Studying Privileged Parents as a Privileged Parent
That said, I am a privileged parent. And so I sometimes find myself cringing at my own instincts.
About two months ago, my daughter came home from preschool upset. She was upset because she went to the bathroom at nap time, but she wasn't allowed to wash her hands after. According to my daughter, the classroom aide told her that hand washing is "too loud" and might wake up the other kids.
So I figured my daughter must be mistaken about the no-hand-washing-after-pooping-during-nap-time rule. But then it happened again. And again. And again.
I thought about contacting the teacher. But I was worried about being seen as "that parent" - the one who is constantly complaining or questioning or challenging the teacher's rules. I thought about sending my daughter in with a bottle of hand sanitizer. But taking a passive-aggressive approach seemed even worse.
And then I got an email from the teacher - sent to all the parents in the class - a notice about a bad cough going around and a friendly reminder about the importance of hand washing.
So I figured - here's my opening. I emailed the teacher.
[here’s what I wrote - with names removed]
The teacher wrote back right away. She thanked me for writing and reassured me that she would stress to the aides (who watch the classes during naps so the teachers can have planning time) that the children are allowed to wash their hands after using the bathroom at nap. She also said she would encourage the other teachers to do the same.

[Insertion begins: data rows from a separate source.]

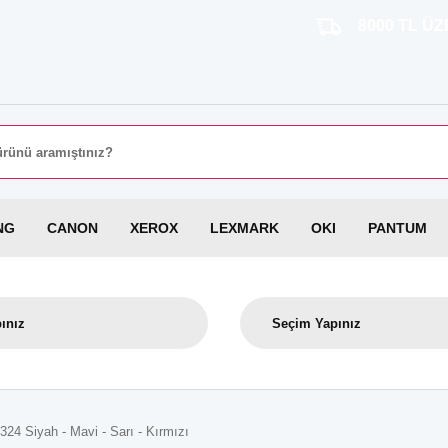
8000 TL ÜZERİ SİP
NG
CANON
XEROX
LEXMARK
OKI
PANTUM
24 Siyah - Mavi - Sarı - Kırmızı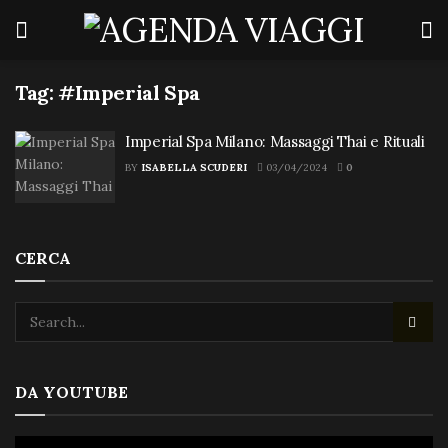
Tag:
#Imperial Spa
Imperial Spa Milano: Massaggi Thai e Rituali
BY
ISABELLA SCUDERI
03/04/2024
0
CERCA
DA YOUTUBE
Video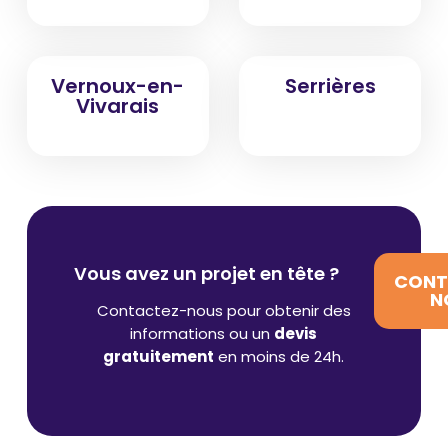
Vernoux-en-
Serrières
Vivarais
Vous avez un projet en tête ?
CONT
N
Contactez-nous pour obtenir des
informations ou un
devis
gratuitement
en moins de 24h.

Later that day, as my daughter and I were washing our hands together after school, I told her what I’d learned: "Hey, so I talked to your teacher. She says you're always allowed to wash your hands. Even at nap time. So if the aides say you can't, you can tell them Miss R says it's okay."
On one level, I was grateful to be able to reassure my daughter. To tell her she was right to question the aides. That she was right about the rule all along.
But on another level, I felt horribly guilty. I felt guilty that the teacher responded so quickly and so apologetically. Guilty that my email might get the aides in trouble, just for trying their best to help the other kids sleep. Early childhood educators are overburdened and underpaid. The last thing they need is "concerned” parents telling them what to do.
I also felt guilty that my voice was heard. Guilty that my daughter's voice will be heard. Guilty that the voices of other parents and other children will not be heard in that same way.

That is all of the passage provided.